Providers should be careful not to rely too heavily on generative AI/ML. The AMA Principles clearly state that “[c]linical decisions influenced by AI must be made with specified human intervention points during the decision-making process. As the potential for patient harm increases, the point in time when a physician should utilize their clinical judgment to interpret or act on an AI recommendation should occur earlier in the care plan.”AI/ML should not provide the clinical decisions, but the provider should instead incorporate the AI/ML recommendation into a treatment plan or diagnosis rather than defer to the AI/ML outright. Where generative AI/ML is poorly trained, or its intended use is misunderstood by developers or providers, the risk of an incorrect diagnosis or inappropriate treatment regimen can increase, which could increase liability risk for providers who blindly defer to the technologies or who rely on them well outside the standard of care.These vulnerabilities and the likelihood for error should be assessed and appropriately disclosed to the patient, and alternative options should be considered where appropriate.While the potential for increased liability has resulted in some providers resisting the use of AI/ML altogether,as AI/ML becomes incorporated into the standard of care, it may be riskier for providers not to use such tools.

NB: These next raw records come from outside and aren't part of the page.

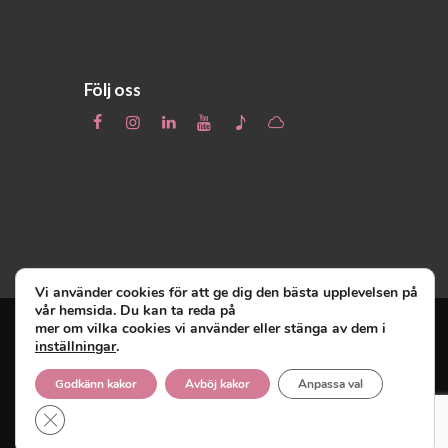
Följ oss
Vi använder cookies för att ge dig den bästa upplevelsen på
vår hemsida. Du kan ta reda på
mer om vilka cookies vi använder eller stänga av dem i
inställningar
.
Unga Reumatiker
© 2019 - Unga Reumatiker
innehar upphovsrätten till denna site och
Godkänn kakor
Avböj kakor
Anpassa val
reserverar sig alla rättigheter därtill.
Close GDPR Cookie Banner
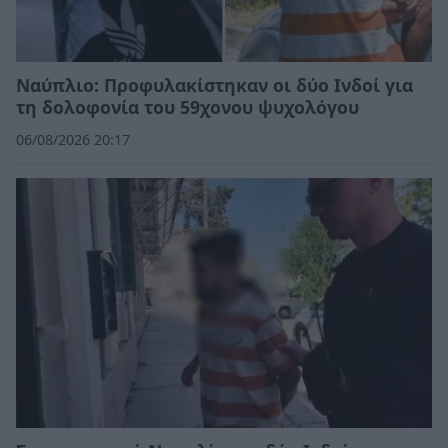
Ναύπλιο: Προφυλακίστηκαν οι δύο Ινδοί για
τη δολοφονία του 59χονου ψυχολόγου
06/08/2026 20:17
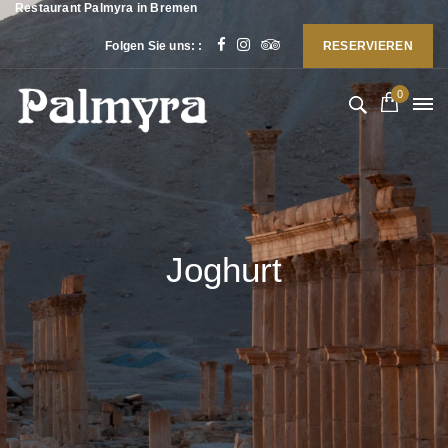
Restaurant Palmyra in Bremen
Folgen Sie uns: :
RESERVIEREN
0
Joghurt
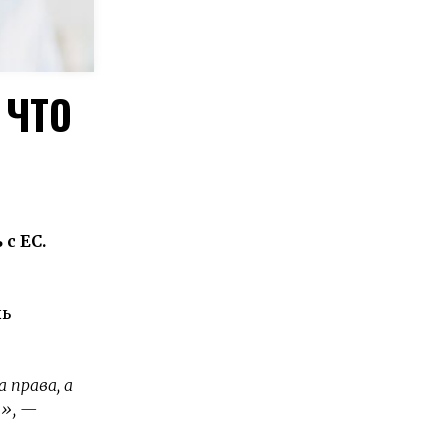
 ЧТО
с ЕС.
ль
 права, а
ы»
, —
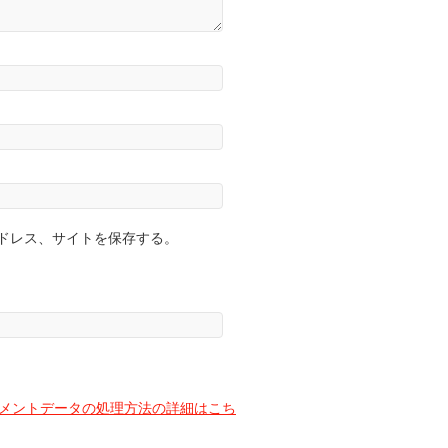
ドレス、サイトを保存する。
メントデータの処理方法の詳細はこち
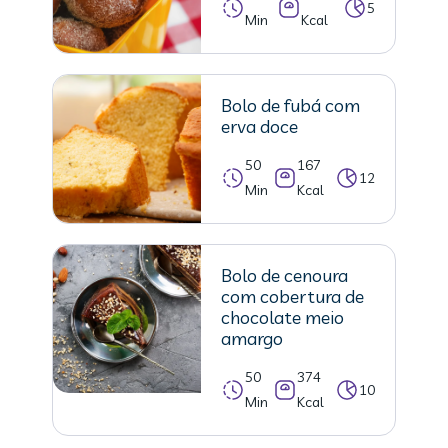
5
Min
Kcal
Bolo de fubá com
erva doce
50
167
12
Min
Kcal
Bolo de cenoura
com cobertura de
chocolate meio
amargo
50
374
10
Min
Kcal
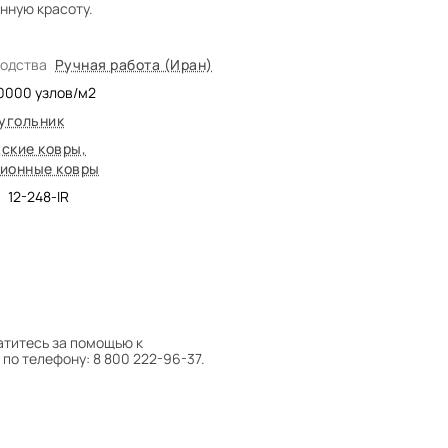
нную красоту.
водства
Ручная работа (Иран)
0000
узлов/м2
угольник
ские ковры
,
ионные ковры
12-248-IR
атитесь за помощью к
по телефону: 8 800 222-96-37.
 следует поворачивать на 180°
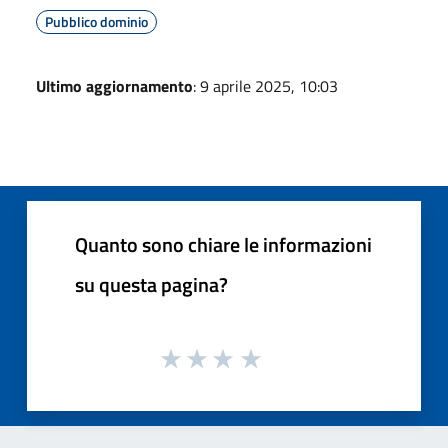
Pubblico dominio
Ultimo aggiornamento
: 9 aprile 2025, 10:03
Quanto sono chiare le informazioni
su questa pagina?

There are also concerns as to whether insurers are using AI/ML predictive tools appropriately for claims review, or whether they are being used as cost-saving measures to improperly deny patients coverage for medically necessary services.Class action lawsuits have been filed against two large health insurers by patients alleging that the insurers used an AI algorithm to automatically deny patients if they did not meet certain preset criteria, often overriding provider determinations and recommendations.This alleged use of AI/ML to review and process claims has stoked fears that claim denials will increase, and its use in an already controversial preauthorization system could delay time-sensitive but costly treatment.
Conclusion
AI/ML in healthcare delivery has the potential to improve patient care and outcomes. Over the past few years, and especially in the wake of ChatGPT, excitement about innovation in this space has been unparalleled. However, the risks give some providers pause as AI/ML has demonstrated bias and raises concerns about patient privacy, autonomy, adequacy of informed consent, as well as safety and efficacy concerns that could increase provider liability. Thus, as pressure to use AI/ML in healthcare delivery increases, stakeholders and regulators must continue their efforts to balance the risks and benefits while remaining focused on providing care with a human touch.